▶ _WORK REQUEST_
In the data below, locate each line with the word "czyli" and list it.

------------------------------------------------------------

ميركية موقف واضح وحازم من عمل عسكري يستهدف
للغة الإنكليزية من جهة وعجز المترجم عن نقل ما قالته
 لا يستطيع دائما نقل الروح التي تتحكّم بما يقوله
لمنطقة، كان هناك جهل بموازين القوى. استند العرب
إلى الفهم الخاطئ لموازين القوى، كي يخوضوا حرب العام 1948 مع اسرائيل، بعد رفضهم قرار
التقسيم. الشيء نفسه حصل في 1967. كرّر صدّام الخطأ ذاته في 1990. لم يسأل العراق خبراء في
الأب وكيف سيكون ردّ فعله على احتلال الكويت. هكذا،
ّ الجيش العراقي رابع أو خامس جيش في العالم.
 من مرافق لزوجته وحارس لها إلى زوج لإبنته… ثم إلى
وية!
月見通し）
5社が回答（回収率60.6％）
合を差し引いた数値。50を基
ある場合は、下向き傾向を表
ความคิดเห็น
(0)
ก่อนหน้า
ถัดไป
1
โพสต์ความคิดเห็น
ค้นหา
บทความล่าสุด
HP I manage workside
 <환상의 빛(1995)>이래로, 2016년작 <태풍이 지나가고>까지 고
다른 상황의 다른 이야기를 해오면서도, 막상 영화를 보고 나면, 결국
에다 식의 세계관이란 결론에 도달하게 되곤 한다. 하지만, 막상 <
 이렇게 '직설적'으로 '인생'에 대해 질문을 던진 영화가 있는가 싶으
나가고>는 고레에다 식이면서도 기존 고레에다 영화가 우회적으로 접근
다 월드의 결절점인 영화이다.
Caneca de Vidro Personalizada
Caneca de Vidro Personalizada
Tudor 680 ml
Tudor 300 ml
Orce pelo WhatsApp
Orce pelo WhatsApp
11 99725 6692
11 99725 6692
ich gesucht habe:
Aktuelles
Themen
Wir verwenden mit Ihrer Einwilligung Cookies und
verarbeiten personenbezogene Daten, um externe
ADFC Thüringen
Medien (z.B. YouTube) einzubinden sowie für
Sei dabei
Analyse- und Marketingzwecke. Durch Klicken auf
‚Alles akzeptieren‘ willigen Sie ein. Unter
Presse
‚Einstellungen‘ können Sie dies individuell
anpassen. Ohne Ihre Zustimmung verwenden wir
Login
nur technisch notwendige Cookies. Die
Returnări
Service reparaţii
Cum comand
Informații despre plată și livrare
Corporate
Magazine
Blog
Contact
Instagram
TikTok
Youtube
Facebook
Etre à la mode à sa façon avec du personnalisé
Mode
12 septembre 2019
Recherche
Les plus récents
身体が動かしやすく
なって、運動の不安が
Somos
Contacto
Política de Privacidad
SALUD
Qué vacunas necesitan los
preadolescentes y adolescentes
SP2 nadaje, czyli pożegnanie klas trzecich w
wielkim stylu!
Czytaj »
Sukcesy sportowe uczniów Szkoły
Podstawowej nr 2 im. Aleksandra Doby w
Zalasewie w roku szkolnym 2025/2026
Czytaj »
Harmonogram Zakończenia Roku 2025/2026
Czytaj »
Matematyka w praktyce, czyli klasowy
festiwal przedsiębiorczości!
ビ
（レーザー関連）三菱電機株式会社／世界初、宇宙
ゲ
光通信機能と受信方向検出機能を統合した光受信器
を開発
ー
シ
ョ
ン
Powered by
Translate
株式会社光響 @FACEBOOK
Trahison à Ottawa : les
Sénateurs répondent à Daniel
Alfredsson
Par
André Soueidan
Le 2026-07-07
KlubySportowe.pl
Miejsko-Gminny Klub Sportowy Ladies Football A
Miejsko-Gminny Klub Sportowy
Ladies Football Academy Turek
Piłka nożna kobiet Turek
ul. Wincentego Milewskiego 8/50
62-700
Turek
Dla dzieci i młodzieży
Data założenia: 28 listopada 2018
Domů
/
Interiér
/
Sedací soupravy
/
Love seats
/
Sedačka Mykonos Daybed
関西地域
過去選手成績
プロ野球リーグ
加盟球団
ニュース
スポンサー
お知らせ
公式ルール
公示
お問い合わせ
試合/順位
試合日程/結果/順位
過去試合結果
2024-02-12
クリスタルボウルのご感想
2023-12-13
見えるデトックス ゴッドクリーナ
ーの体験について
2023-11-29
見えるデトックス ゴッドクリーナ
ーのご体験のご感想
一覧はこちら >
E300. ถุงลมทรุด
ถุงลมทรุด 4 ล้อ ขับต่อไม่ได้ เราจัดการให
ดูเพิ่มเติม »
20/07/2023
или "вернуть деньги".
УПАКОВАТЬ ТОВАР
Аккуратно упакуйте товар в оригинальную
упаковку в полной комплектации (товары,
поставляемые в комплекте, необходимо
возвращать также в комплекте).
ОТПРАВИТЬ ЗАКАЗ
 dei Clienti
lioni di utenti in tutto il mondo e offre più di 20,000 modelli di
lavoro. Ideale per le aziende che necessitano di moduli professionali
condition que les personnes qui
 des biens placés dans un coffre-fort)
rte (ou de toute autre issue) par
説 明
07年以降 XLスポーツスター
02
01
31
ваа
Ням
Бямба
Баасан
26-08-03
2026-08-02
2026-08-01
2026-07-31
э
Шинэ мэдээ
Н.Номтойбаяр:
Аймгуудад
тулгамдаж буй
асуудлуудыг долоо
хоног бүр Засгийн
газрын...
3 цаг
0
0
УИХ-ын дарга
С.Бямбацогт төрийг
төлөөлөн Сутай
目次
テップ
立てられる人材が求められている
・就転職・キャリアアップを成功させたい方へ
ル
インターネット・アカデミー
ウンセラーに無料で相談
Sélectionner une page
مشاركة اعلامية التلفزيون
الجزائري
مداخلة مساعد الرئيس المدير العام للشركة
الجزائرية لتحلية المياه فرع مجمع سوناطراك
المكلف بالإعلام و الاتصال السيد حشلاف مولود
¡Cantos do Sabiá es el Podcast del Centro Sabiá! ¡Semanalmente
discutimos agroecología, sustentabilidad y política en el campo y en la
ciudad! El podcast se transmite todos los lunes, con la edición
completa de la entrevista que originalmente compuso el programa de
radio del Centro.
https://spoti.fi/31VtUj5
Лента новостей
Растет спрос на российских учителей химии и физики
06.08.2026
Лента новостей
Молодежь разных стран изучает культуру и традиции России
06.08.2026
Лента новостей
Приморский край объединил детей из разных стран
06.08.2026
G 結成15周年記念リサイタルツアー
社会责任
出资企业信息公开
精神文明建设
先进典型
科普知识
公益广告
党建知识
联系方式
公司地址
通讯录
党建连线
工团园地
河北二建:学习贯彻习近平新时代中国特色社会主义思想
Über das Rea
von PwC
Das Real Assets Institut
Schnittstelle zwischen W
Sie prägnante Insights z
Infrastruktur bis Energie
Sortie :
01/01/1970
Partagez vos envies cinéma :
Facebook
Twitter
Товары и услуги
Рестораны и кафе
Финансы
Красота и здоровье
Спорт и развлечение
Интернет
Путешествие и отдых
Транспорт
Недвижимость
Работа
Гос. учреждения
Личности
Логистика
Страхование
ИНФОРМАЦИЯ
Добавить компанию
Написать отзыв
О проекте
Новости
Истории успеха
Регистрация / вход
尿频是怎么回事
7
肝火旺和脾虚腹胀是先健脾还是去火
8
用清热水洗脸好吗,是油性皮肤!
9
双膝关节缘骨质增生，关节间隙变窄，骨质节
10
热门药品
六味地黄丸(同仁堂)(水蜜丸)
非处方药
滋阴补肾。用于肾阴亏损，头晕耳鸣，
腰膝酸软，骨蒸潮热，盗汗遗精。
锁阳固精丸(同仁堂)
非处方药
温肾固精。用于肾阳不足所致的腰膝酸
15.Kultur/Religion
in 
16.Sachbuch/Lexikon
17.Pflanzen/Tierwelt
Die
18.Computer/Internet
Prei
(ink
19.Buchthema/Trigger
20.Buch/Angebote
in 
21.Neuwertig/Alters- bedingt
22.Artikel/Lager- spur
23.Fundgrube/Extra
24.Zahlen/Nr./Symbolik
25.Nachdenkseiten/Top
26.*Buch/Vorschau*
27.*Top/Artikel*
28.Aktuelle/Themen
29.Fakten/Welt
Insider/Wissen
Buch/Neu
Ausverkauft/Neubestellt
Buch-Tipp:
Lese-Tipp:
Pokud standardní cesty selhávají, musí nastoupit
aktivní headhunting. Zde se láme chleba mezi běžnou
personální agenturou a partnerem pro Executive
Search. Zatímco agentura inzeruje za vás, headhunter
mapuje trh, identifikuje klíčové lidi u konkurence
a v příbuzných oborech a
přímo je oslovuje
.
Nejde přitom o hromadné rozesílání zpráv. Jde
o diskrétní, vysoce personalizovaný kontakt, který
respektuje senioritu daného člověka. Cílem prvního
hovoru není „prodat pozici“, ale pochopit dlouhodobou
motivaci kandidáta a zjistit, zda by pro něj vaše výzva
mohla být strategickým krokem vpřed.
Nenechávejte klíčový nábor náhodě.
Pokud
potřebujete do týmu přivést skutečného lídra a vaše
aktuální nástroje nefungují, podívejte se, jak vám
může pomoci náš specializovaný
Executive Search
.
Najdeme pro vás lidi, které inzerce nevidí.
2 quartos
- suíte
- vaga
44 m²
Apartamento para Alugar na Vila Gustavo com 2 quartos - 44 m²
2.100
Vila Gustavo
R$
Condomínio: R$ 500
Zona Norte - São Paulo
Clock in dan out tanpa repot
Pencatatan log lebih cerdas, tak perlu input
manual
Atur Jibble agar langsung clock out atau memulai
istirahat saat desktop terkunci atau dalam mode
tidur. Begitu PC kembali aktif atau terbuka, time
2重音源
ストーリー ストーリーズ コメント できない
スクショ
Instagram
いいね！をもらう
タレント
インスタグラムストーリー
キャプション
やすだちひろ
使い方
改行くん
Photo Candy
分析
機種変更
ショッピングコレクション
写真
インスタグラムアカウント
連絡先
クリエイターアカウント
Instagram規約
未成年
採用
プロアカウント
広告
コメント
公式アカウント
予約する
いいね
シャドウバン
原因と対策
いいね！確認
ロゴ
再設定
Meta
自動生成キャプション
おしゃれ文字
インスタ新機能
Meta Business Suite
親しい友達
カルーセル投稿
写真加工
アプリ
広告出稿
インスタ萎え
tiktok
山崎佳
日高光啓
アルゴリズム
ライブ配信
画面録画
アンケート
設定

------------------------------------------------------------

▶ _RESULT OF THE TASK_
SP2 nadaje, czyli pożegnanie klas trzecich w
Matematyka w praktyce, czyli klasowy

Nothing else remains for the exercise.